Activity |
Leave out the pictures and retype, exactly, the lines below from the line with "of market monopoly and domination." up to and including the line with "Playa de Cofete beach: an", nothing more.

Stored data entries |
________________________

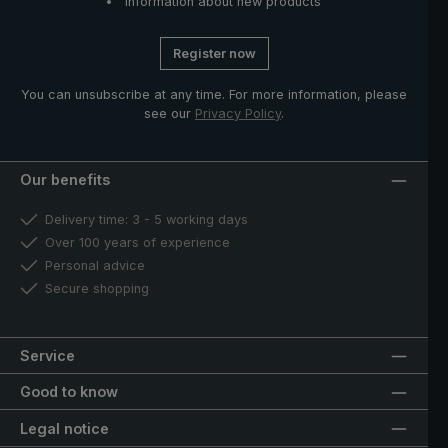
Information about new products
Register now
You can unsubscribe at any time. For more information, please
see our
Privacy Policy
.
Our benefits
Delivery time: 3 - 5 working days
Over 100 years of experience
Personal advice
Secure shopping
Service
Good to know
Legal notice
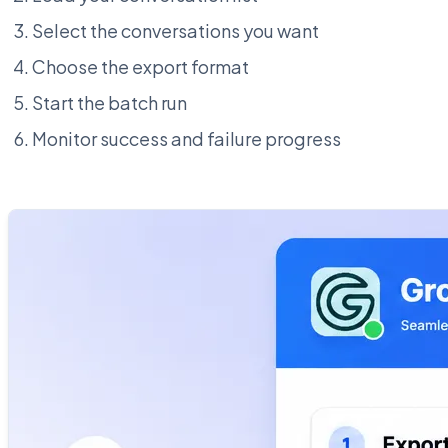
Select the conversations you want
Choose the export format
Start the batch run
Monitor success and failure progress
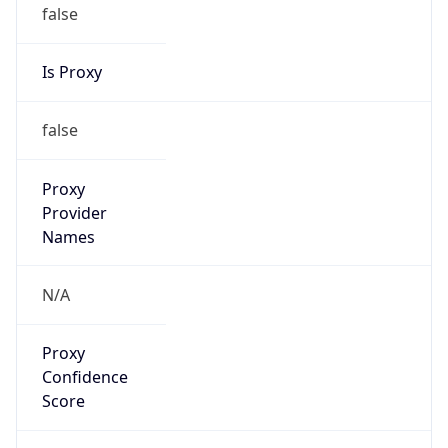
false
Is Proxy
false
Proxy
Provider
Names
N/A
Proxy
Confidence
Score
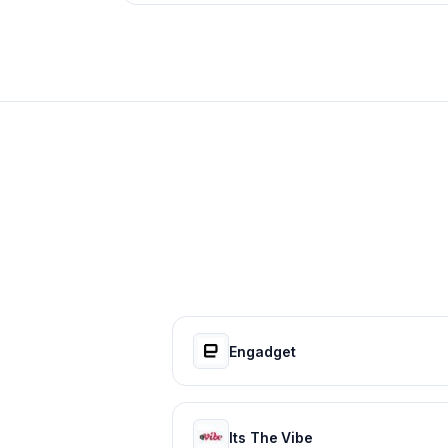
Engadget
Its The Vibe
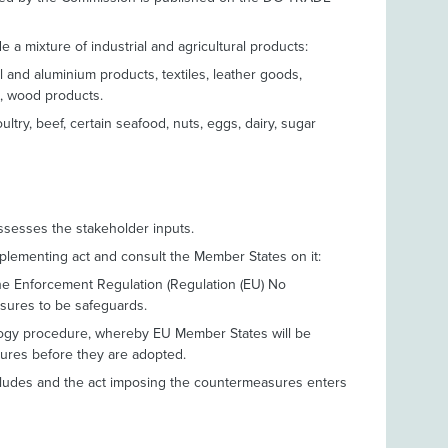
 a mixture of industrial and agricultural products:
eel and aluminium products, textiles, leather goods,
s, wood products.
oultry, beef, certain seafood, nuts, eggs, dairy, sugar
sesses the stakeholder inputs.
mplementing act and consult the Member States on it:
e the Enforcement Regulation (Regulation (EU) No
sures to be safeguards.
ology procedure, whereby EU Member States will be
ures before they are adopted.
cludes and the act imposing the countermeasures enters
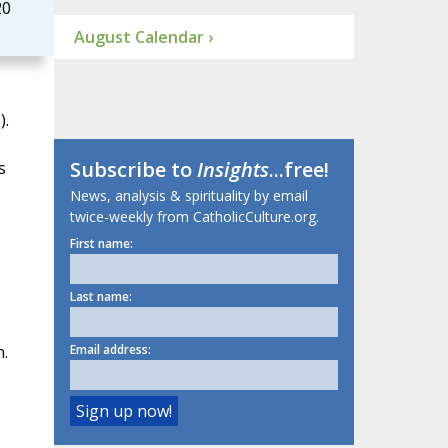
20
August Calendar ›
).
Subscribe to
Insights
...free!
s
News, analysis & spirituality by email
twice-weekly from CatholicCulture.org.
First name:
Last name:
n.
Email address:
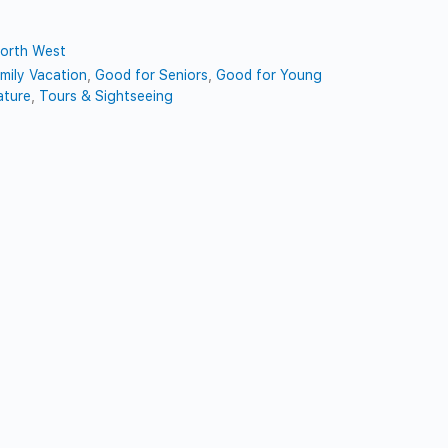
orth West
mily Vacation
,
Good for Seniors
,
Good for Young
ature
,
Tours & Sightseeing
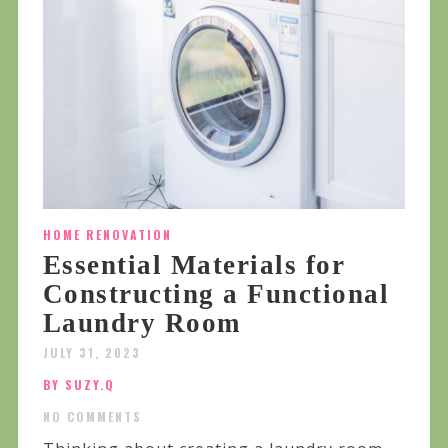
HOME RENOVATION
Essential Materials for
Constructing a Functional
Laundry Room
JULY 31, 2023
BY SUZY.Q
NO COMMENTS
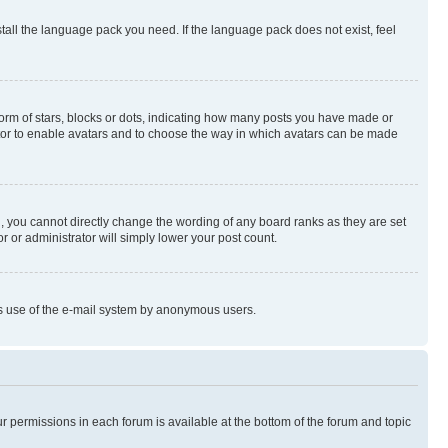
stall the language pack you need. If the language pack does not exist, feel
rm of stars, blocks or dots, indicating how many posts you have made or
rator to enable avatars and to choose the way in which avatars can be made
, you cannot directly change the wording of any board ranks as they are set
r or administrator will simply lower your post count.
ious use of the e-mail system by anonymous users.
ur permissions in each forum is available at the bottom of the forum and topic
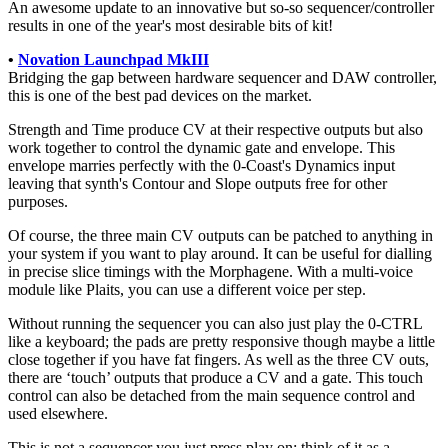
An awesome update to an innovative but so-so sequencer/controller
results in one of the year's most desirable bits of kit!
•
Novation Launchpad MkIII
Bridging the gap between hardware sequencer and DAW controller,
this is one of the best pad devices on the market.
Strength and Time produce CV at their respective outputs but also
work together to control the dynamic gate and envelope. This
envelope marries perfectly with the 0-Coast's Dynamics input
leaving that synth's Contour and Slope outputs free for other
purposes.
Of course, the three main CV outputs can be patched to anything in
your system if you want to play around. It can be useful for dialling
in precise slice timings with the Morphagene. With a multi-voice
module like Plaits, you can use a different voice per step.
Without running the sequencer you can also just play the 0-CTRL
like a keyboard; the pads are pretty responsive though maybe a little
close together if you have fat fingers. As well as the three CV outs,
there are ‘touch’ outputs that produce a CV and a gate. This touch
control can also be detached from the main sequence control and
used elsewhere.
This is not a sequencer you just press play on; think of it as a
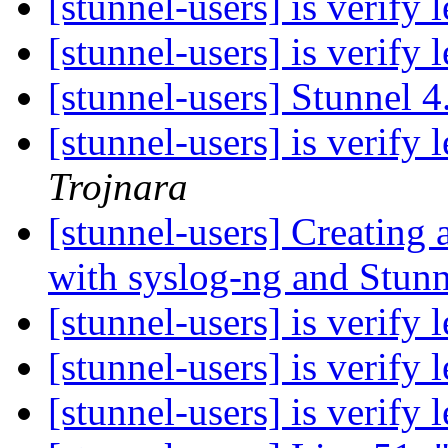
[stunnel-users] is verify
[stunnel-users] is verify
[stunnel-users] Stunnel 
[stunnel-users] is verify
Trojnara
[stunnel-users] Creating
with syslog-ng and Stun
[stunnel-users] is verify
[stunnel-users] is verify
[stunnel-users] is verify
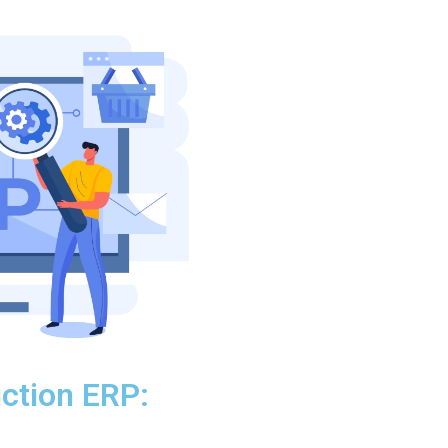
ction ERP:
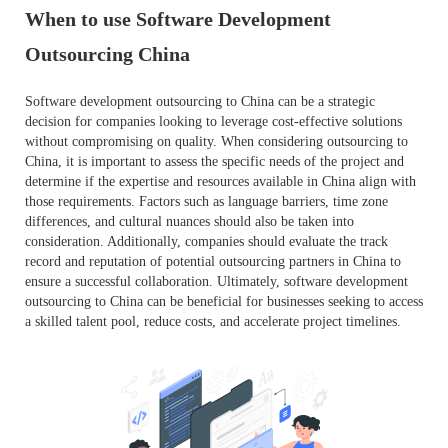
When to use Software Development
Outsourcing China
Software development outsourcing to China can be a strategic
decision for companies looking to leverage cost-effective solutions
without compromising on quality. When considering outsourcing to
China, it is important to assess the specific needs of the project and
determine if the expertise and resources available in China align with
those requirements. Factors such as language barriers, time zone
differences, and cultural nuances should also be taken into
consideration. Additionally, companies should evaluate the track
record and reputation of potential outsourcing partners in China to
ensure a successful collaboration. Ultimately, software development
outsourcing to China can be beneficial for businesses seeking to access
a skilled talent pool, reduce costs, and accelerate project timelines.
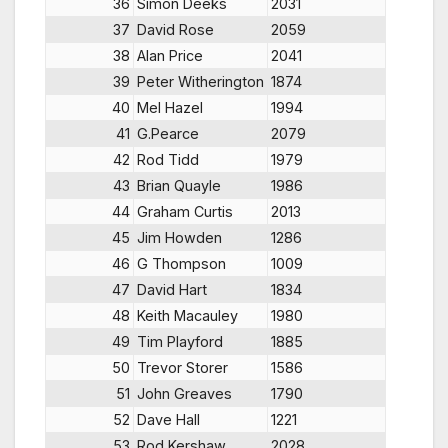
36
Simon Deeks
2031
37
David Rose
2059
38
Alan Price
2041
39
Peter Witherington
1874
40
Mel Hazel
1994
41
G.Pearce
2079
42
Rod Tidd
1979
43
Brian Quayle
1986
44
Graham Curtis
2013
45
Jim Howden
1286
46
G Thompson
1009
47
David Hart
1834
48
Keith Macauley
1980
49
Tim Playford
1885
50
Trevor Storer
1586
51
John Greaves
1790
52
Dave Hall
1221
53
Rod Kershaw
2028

________________________

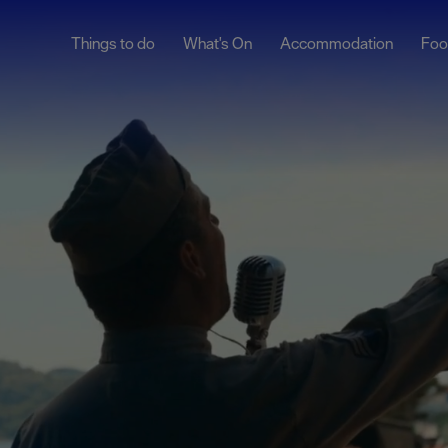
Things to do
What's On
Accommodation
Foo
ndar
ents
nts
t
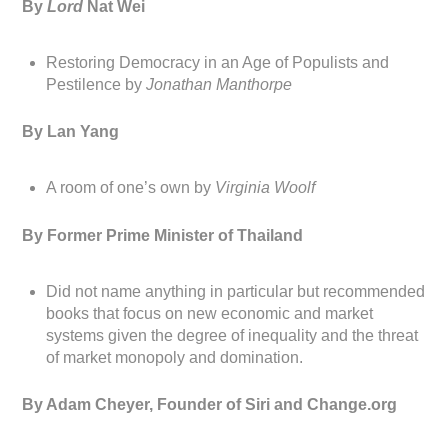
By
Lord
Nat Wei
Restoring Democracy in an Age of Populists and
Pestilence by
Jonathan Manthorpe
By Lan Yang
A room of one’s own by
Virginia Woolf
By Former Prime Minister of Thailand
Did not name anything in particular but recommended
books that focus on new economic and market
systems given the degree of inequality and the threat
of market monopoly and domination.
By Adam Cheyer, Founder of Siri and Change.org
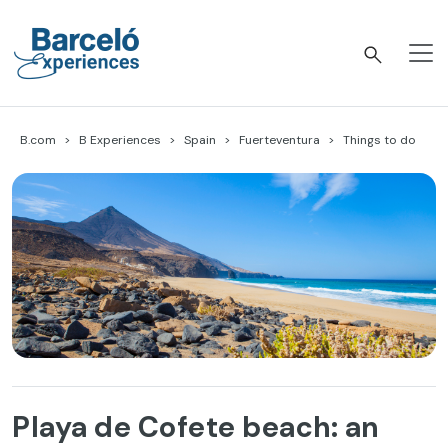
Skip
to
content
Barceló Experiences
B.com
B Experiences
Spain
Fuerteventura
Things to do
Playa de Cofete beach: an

________________________

Output below |
of market monopoly and domination.
By Adam Cheyer, Founder of Siri and Change.org
Skip
to
content
Barceló Experiences
B.com
B Experiences
Spain
Fuerteventura
Things to do
Playa de Cofete beach: an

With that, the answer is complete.